Photo: Bill Hecht

Finger Lakes Land Trust Launches Bluff Point Conservation Effort Through Two Land Purchases

The Finger Lakes Land Trust (FLLT) purchased two properties featuring 57 acres of hillside forest on the east side of Bluff Point, a well-known scenic area overlooking Keuka Lake. The properties were purchased as part of a new initiative by the FLLT to conserve lands on Bluff Point that are significant for their ecological value, water quality, and scenic beauty.

Both parcels contain mature forest featuring hardwoods and pine, as well as several rugged ravines created by tributaries to Keuka Lake. The parcels are not adjacent to one another but are in close proximity and both feature frontage on East Bluff Drive.

Photo: Bill Hecht

The FLLT intends to develop a hiking trail on one of the parcels that will be open to the public during daylight hours. The trail will be developed after a natural resource inventory and management plan for both properties has been completed.

The two purchases were made possible by an anonymous donation, proceeds from the FLLT’s Finger Lakes Forever capital campaign, and a loan from the organization’s internal revolving fund.
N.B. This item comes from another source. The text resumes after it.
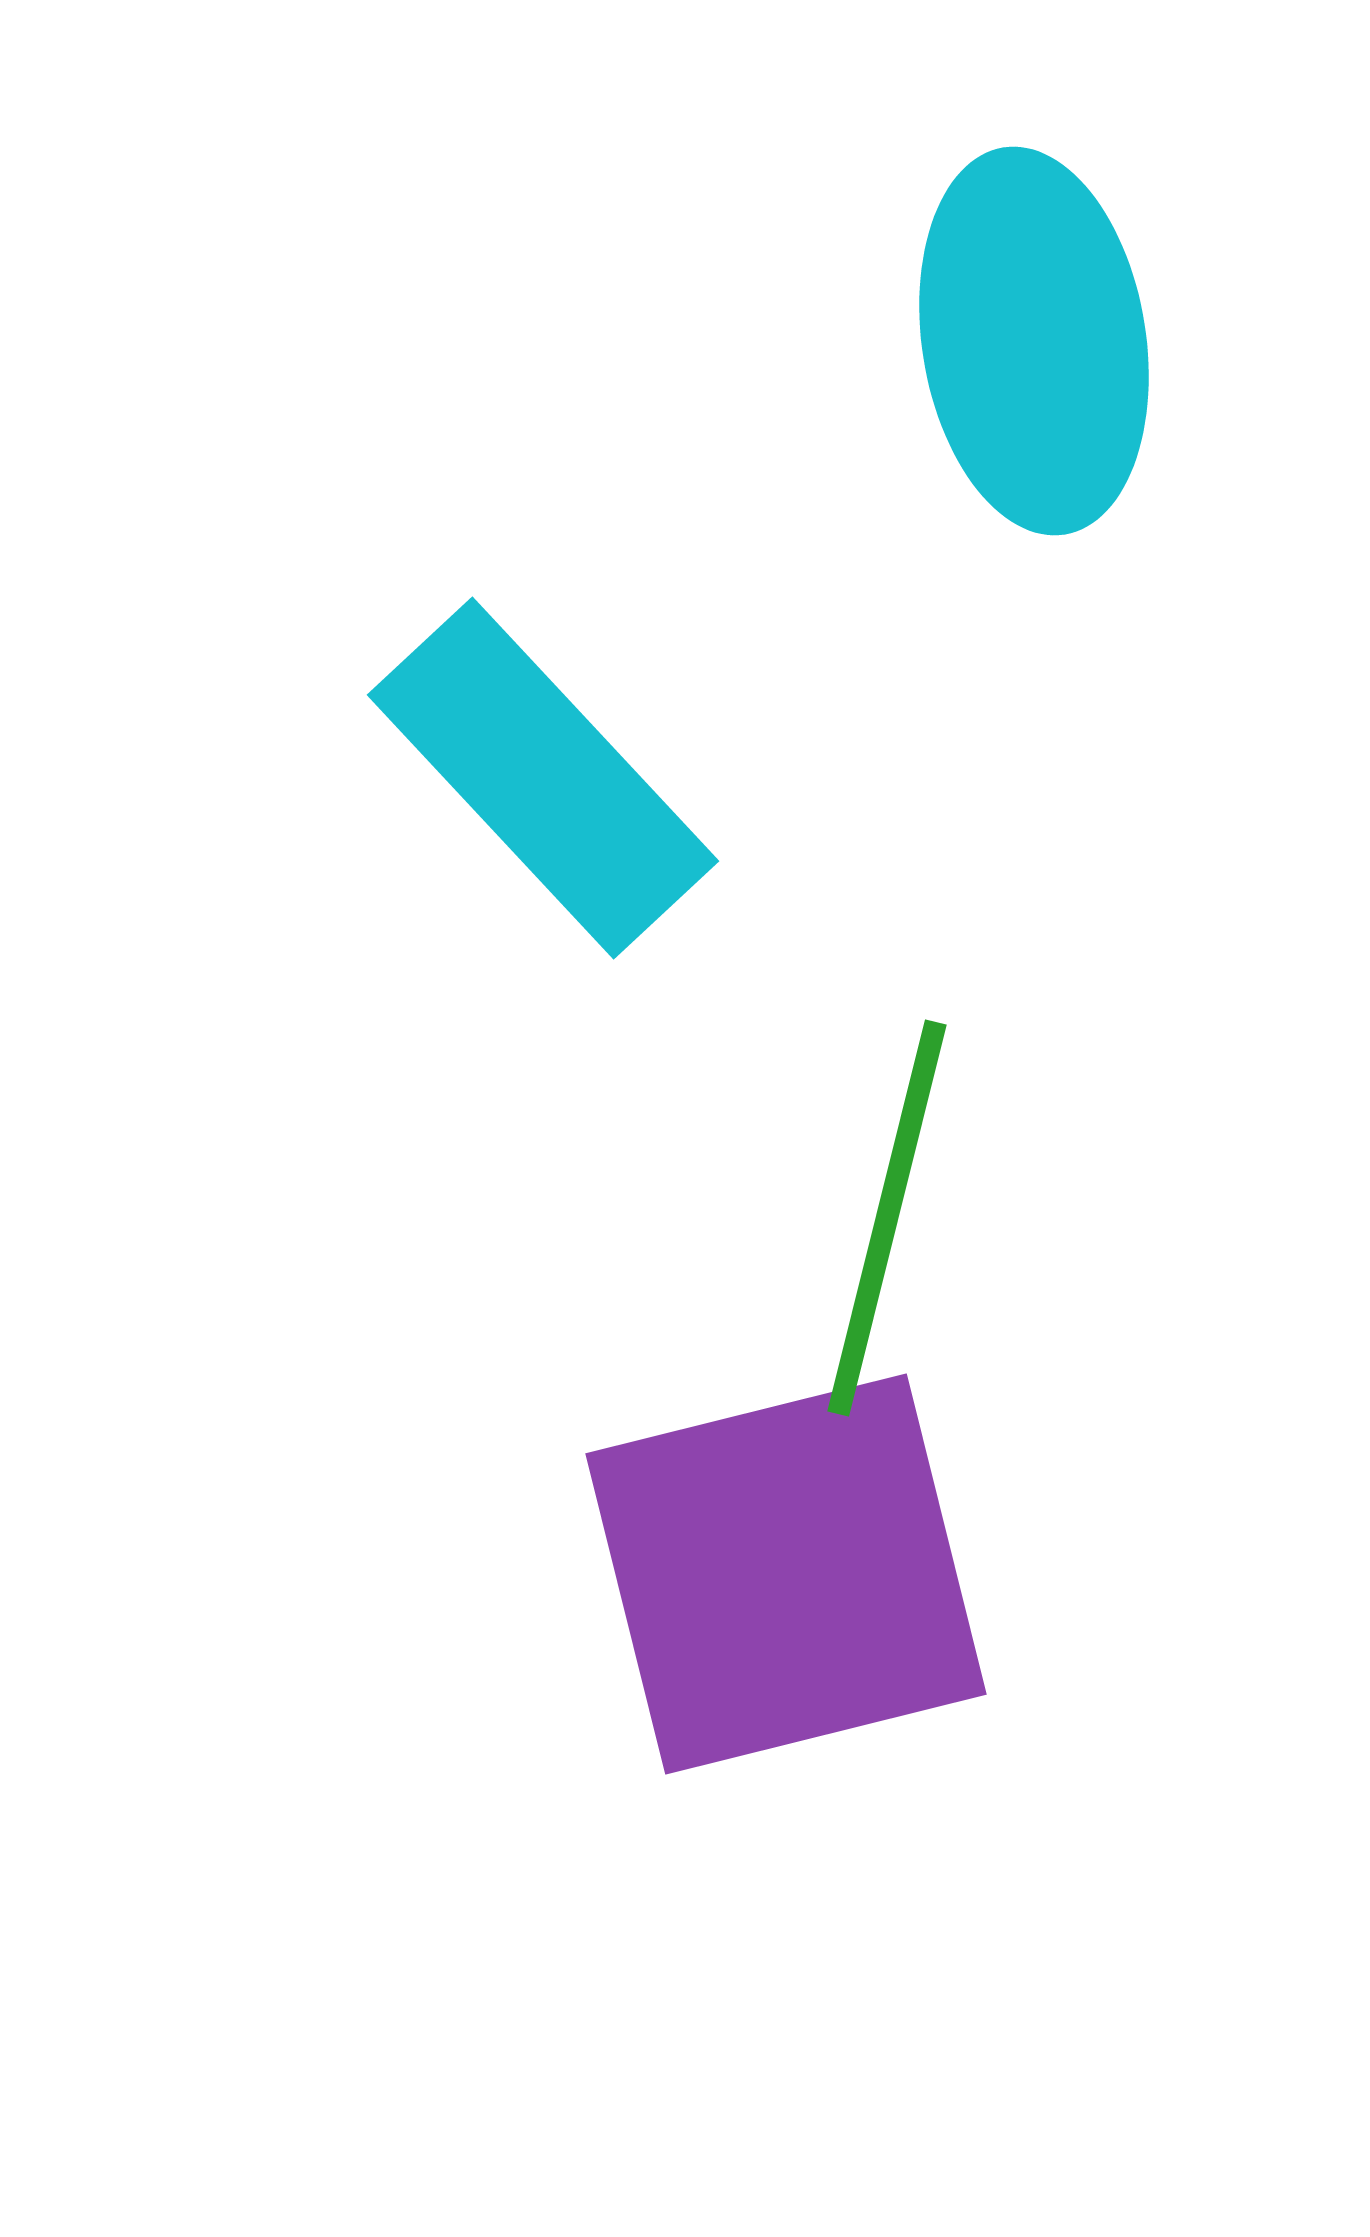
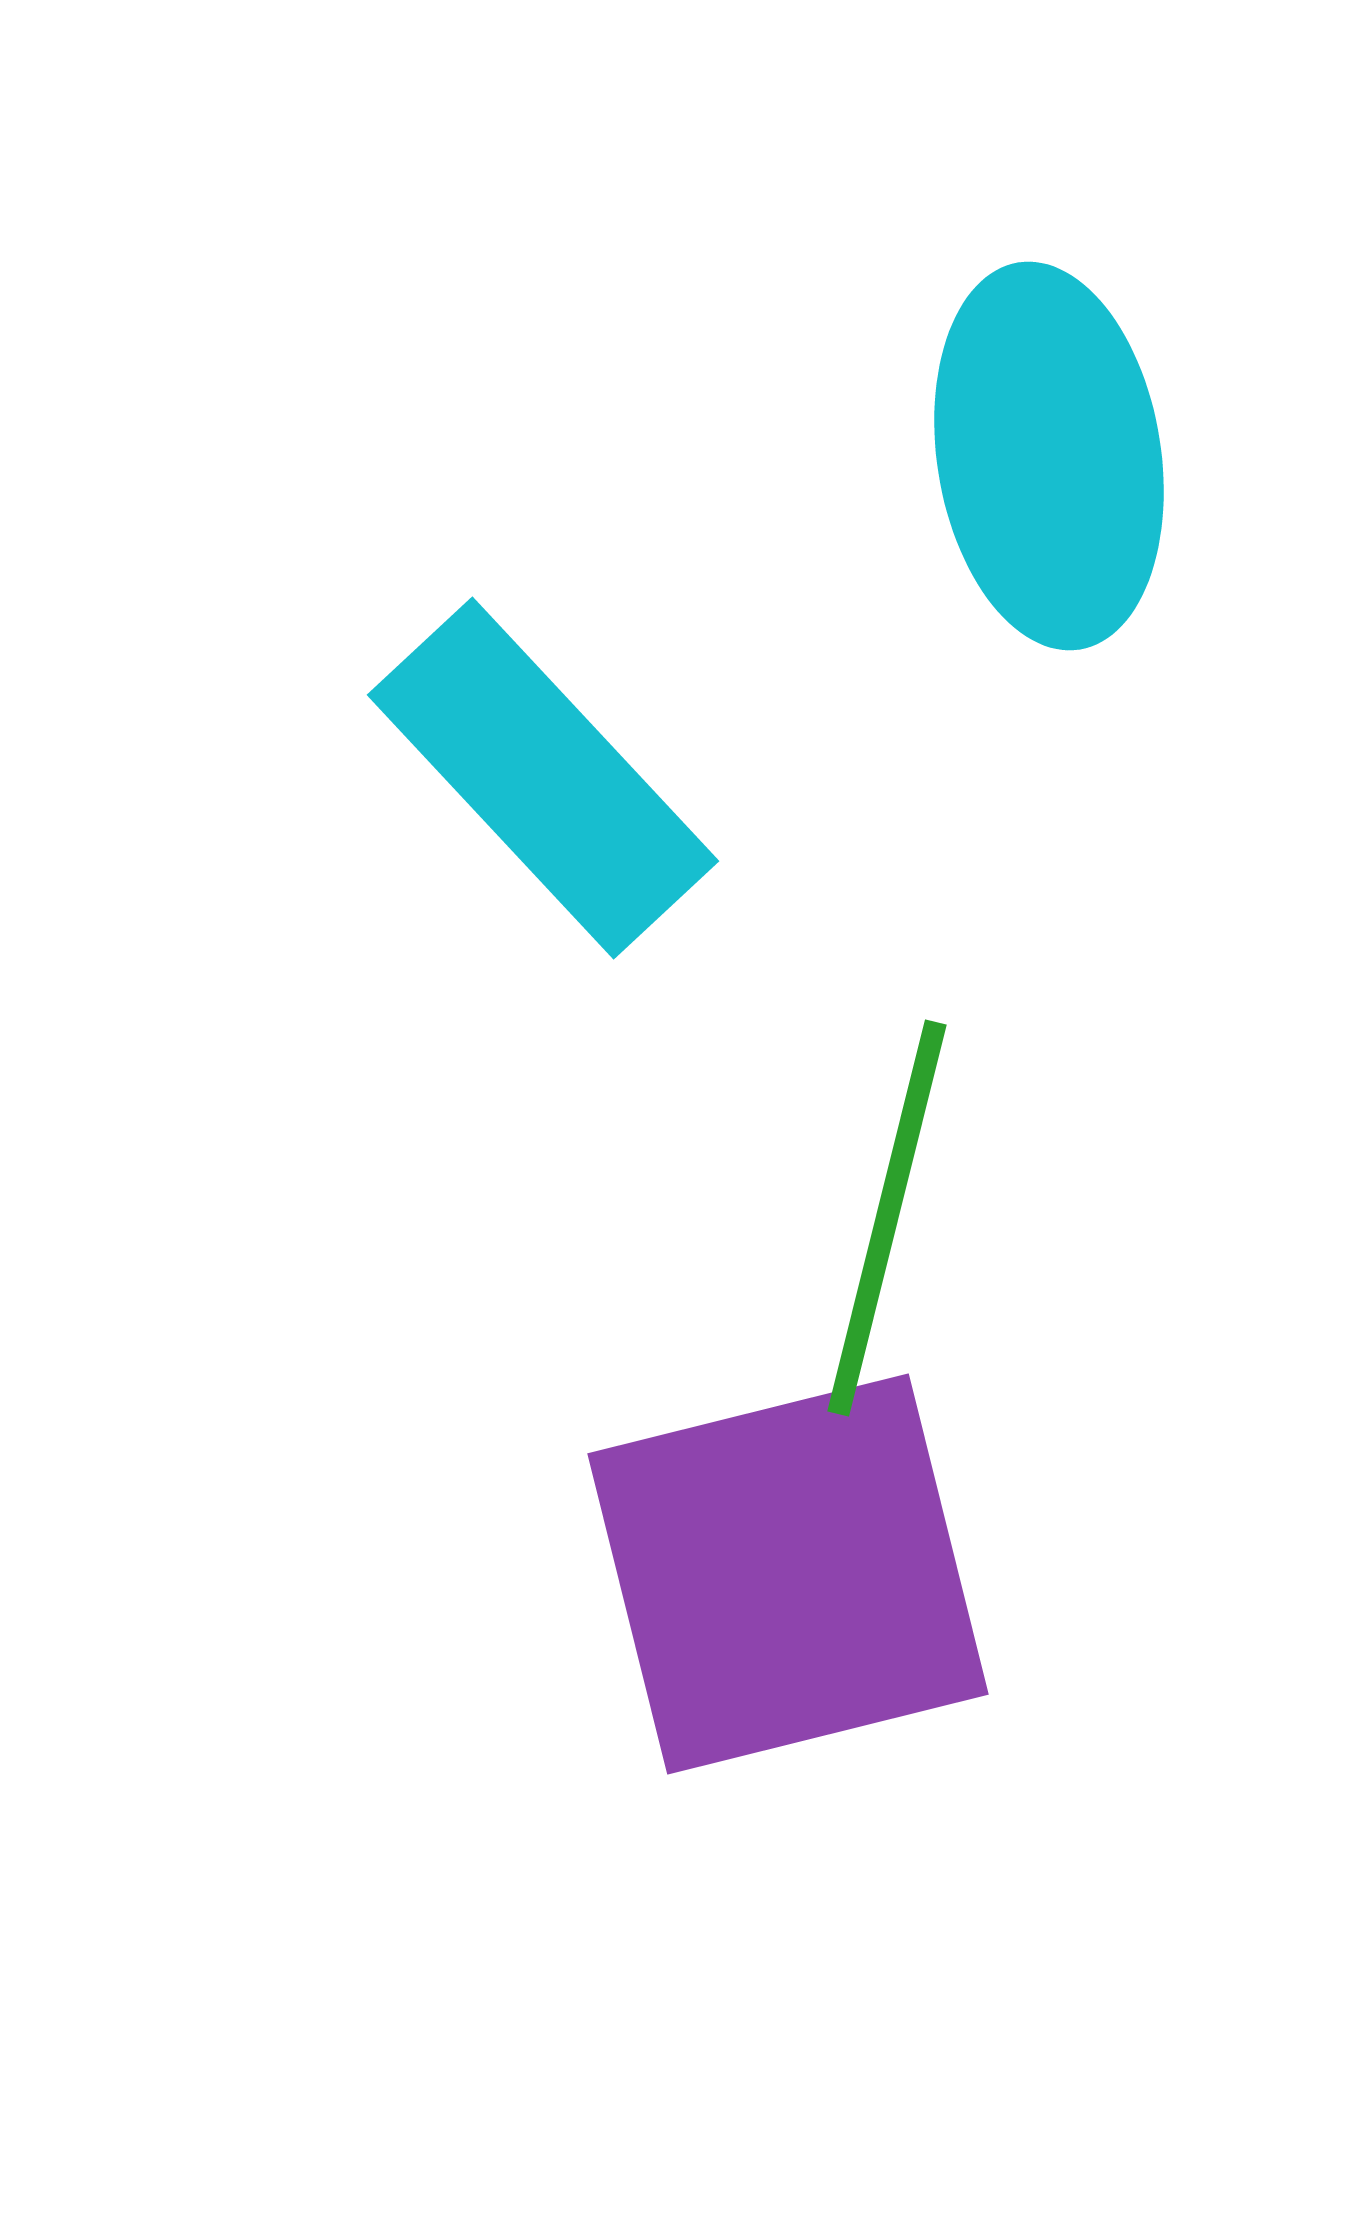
cyan ellipse: moved 15 px right, 115 px down
purple square: moved 2 px right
The FLLT has thus far raised $374,000 toward its goal of raising $610,000 to cover the costs of the purchases, along with public access improvements, and a contribution to the organization’s stewardship fund to provide long-term care of the parcels.

With these two purchases, the FLLT has completed three land protection projects on Bluff Point including an earlier donation of a perpetual conservation easement. A conservation easement is a legal agreement that limits future development while allowing the land to remain in private ownership.

As the FLLT develops a publicly accessible nature trail, the organization will also reach out to additional landowners on Bluff Point to identify other sensitive land protection opportunities. Both conservation easements and acquisitions will be considered.

“Bluff Point’s wooded hillsides are vital to the health of Keuka Lake,” said FLLT Executive Director Andrew Zepp. “These forests stabilize steep slopes and reduce runoff to the lake. They also provide scenic vistas for which Keuka Lake is known. With development pressures in this area increasing dramatically, now is the time to act to ensure their future.”

To date, the FLLT has conserved more than 390 acres within the Keuka Lake watershed. In addition to its recent acquisitions on Bluff Point, the FLLT owns and manages the Botsford Nature Preserve at Big Gully in the town of Jerusalem and holds additional conservation easements on prime farmland near Penn Yan.